Thursday, October 12, 2006

Six Arguments for a Greener Diet Cover Art

Six Arguments for a Greener Diet

Author: By Michael F. Jacobson, Ph.D.
Publisher: Center for Science in the Public Interest
ASIN: 0893290491

About This Book

Six Arguments for a Greener Diet is a meticulously researched examination of scientific studies that eating more plant foods and fewer fatty animal products can lead to extra years of healthy living. Its author, Center for Science in the Public Interest executive director Michael F. Jacobson, who wrote the book with the assistance of the CSPI staff, concludes that a greener diet also leads to much less food poisoning, water pollution, air pollution, global warming, and animal suffering.

Americans consume over 1 billion pounds and one trillion calories of food each day. To produce the grains, meat and poultry, and fruits and vegetables that feed a country of nearly 300 million people, our agricultural system consumes enormous quantities of fuel, fertilizers, water, pesticides, and enormous tracts of land—not just for growing food for people, but mostly for producing food for livestock. And ultimately, a diet rich in fatty animal products and poor in whole grains, fruits, and vegetables consumes the consumer: Higher rates of heart disease, stroke, certain cancers, diabetes, and obesity cause hundreds of thousands premature deaths each year.

Six Arguments for a Greener Diet exposes those and other underreported facts and carefully connects the dots between a healthy diet and a healthy planet.

With the book, CSPI has launched a new educational campaign called Eating Green to help people adopt a diet much richer in plant-based foods such as fruits, vegetables, and whole grains. The group offers these statistics:

  • 16 percent: the decreased mortality from heart disease associated with eating one additional serving of fruit or vegetables each day;
  • 24 percent: how much lower the rate of fatal heart attacks is in lacto-ovo vegetarians compared with non-vegetarians;
  • 50 percent: how much less dietary fiber Americans consume than is recommended;
  • 100 percent: how much fattier meat is from a typical grain-fed steer than a grass-fed steer;
  • 19 percent: the proportion of all methane—a potent greenhouse gas—emitted by cattle and other livestock;
  • 140 million: the number of cattle, pigs, and sheep slaughtered each year;
  • 14 trillion gallons: the amount of water needed to produce feed for U.S. livestock.

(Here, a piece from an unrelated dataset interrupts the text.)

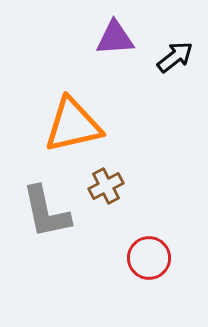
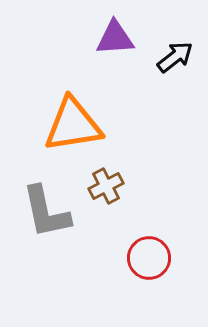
orange triangle: rotated 4 degrees clockwise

The fact-filled but engaging book is as suited to students and professors as it is to consumers and policymakers. Jacobson and CSPI take a long even-handed look at the academic literature on everything from chronic disease (Seventh-day Adventist vegetarians live longer than non-vegetarians) to soil science (American croplands lose 2 billion tons of topsoil to erosion annually) to animal welfare. It offers practical advice on changing your diets, and includes food pyramids for vegetarian and non-vegetarian diets.

A major difference between Six Arguments and other recent books about America's food system is that it not only describes the problems and offers advice to consumers, but also proposes creative policy recommendations to improve the public's health, the environment and the welfare of animals.

"Recognizing that not everyone would or should become a total vegetarian, we suggest means of both obtaining healthier animal products and improving how animals are raised," Jacobson writes. "Nutrition-and environment-based food and farm policies could improve diets directly and indirectly."

A companion website called Eating Green takes people an animated tour of the food supply, calculates the environmental impact of food choices and illustrates the impact dietary changes may have. You can also score your diets on the basis of health, environment, and animal welfare.